Eric stared at her. He looked at the drawing, then at Deann. He knew she was lying. Deann couldn't draw a circle without assistance. But if Rose was hiding, she was using Deann as a shield. The only way to flush her out was to pressure the shield.
"It's excellent," Eric said, his voice devoid of warmth but full of professional approval. "This is the centerpiece of the collection. I want a prototype. Fabric and form. Friday."
"Friday?" Deann choked. "That's in three days."
"Is that a problem?" Eric raised an eyebrow. "Rose could do it in two."
"No! No problem," Deann squeaked.
Eric left. Deann slumped in her chair, panic setting in. She couldn't sew. She couldn't drape. She couldn't even understand the structural notes the red marker had made.
Her eyes landed on Aislinn, who was quietly filing papers nearby.
"Reese!" Deann hissed.
Aislinn walked over. "Yes?"
"You went to design school, didn't you? Before you became a nobody?"
"I... took some classes," Aislinn lied. She had a Masters from Parsons and had apprenticed in Milan.
"Good. You're going to help me. I need this dress made. I'll supervise, you do the manual labor. It's a great learning opportunity for you."
Aislinn looked at the sketch she had corrected. She looked at Deann's desperate, greedy face.
"Okay," Aislinn said meekly.
Inside, she was smiling. Trap set.
Later that afternoon, Eric walked by Aislinn's desk. He stopped.

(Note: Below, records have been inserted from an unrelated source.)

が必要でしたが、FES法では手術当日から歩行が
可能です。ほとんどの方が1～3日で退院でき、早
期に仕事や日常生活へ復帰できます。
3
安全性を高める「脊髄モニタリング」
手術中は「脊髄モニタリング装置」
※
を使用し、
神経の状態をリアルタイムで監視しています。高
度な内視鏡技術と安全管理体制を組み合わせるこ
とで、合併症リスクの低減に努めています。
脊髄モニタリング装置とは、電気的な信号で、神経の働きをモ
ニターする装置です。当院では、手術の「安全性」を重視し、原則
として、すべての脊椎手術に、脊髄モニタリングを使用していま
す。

"What is your name again?" he asked.
Aislinn froze. "Aislinn. Aislinn Reese."
"Reese," Eric rolled the name around his mouth. "My ex-wife was a Reese."
Aislinn's heart hammered. "Oh?"
"Yeah," Eric said, looking at her grey sweater with disdain. "She was quiet, too. Unremarkable. I suppose it's a common name for common people."
He walked away.
Aislinn watched him go. The insult stung, but it was also a shield. As long as he thought she was common, she was safe.
"Just you wait, Eric," she whispered. "You're going to eat those words."